Wednesday, December 14, 2016

All seated on the ground

Let’s go back to a traditional Christmas carol today. “While Shepherds Watched their Flocks by Night”, about the annunciation of the Nativity to the shepherds, dates from the turn of the 18th Century, and has been set to different music down the years.

You might have sung one version in a Christmas pageant. If you’re old enough to have been in institutions that had Christmas pageants. In the US, that version is likely to have been the one using an aria from Handel’s opera Siroe, arranged by Lowell Mason (who gave us “Joy to the World, amongst others).

That one sounds like this:


(Let me just say that listening to this is a complete blast from the past. I can hear all the little piping city voices trying to understand the concept of shepherds being out at night… “And glo-ry shone around” always sounded like we were drunk. For the record, we were in the third grade, and no, we were not drunk.)
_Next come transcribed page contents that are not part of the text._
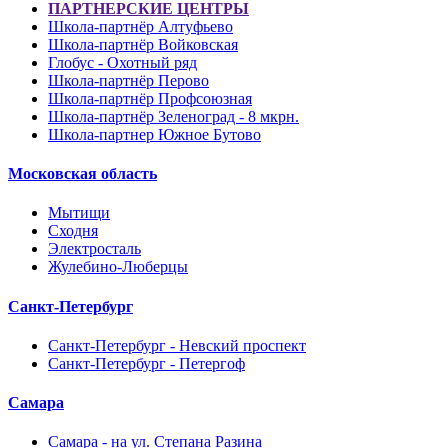
ПАРТНЕРСКИЕ ЦЕНТРЫ
Школа-партнёр Алтуфьево
Школа-партнёр Войковская
Глобус - Охотный ряд
Школа-партнёр Перово
Школа-партнёр Профсоюзная
Школа-партнёр Зеленоград - 8 мкрн.
Школа-партнер Южное Бутово
Московская область
Мытищи
Сходня
Электросталь
Жулебино-Люберцы
Санкт-Петербург
Санкт-Петербург - Невский проспект
Санкт-Петербург - Петергоф
Самара
Самара - на ул. Степана Разина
In the UK, however, the prevalent version is set to the hymn known as Winchester Old. You hear it quite often in productions of A Christmas Carol. This is it:


I’ll confess that this Libera choir kind of gives me the creeps. It’s the Cistercian robes, partly—they look like evil ghost monks-in-training. Also, the overproduced sound annoys the spit out of me, but YMMV, so I offer it up in the spirit of ecumenism.